Las mujeres han sido durante mucho tiempo la fuerza invisible de la comunidad LGBTQ+, a menudo tomadas de la mano en primera línea, pero nunca logrando alcanzar la importancia y relevancia. Esta menguante notoriedad disminuye aún más cuando se considera la raza, específicamente la intersección entre queer, negritud y género.
Mi comunidad ha tomado medidas para ubicarnos en la regularidad de la vida, sin intentar más asimilarnos a los rincones o sombras a los que la sociedad dice que pertenecemos. Como alguien con muchos golpes en la cabeza (negro, queer y mujer), he visto las revoluciones pasajeras de cada identidad en tiempo real. Incluso tras las dificultades y la muerte, siempre ha habido un pilar de esperanza y espacio, que se encuentra principalmente en el crisol siempre cambiante que es la ciudad de Nueva York. Un refugio seguro, ¿verdad?
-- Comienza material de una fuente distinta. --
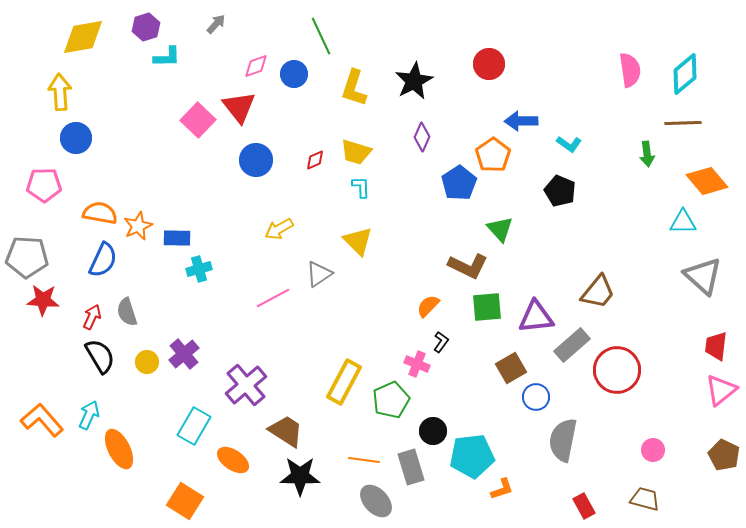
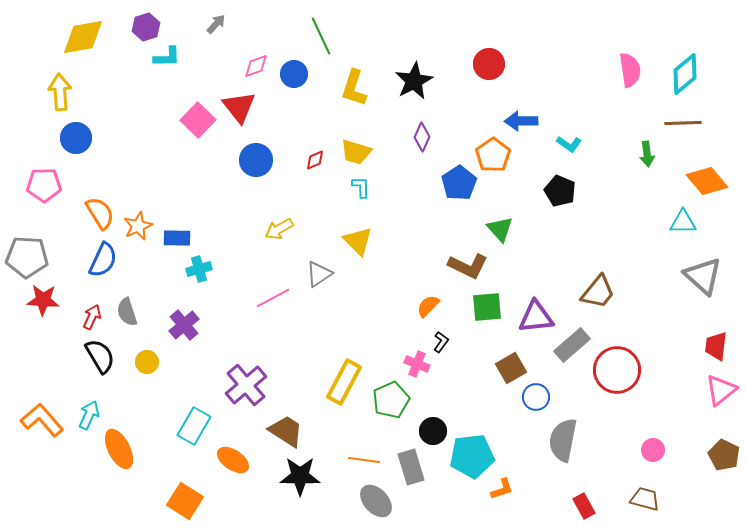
orange semicircle at (100, 213): rotated 48 degrees clockwise
purple cross at (184, 354): moved 29 px up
En algún lugar, en medio del odio enconado y el botín de la América media, tenemos el lujo de ver tantas caras familiares: la nuestra. Las fábulas sociales y grandiosas de Nueva York detallan cómo siempre habrá un espacio seguro donde tu identidad puede descontrolarse entre aquellos que realmente te ven, te aman y quieren estar contigo. Acudimos en masa a la ciudad en busca de importancia. Al escapar de los rincones del país donde la legislación está decidida a matarnos, se supone que Nueva York es para nosotros (o al menos tiene un vecindario para nosotros), pero he llegado a la conclusión de que no importa el nicho o la creencia, mi espacio seguro podría nunca existe realmente.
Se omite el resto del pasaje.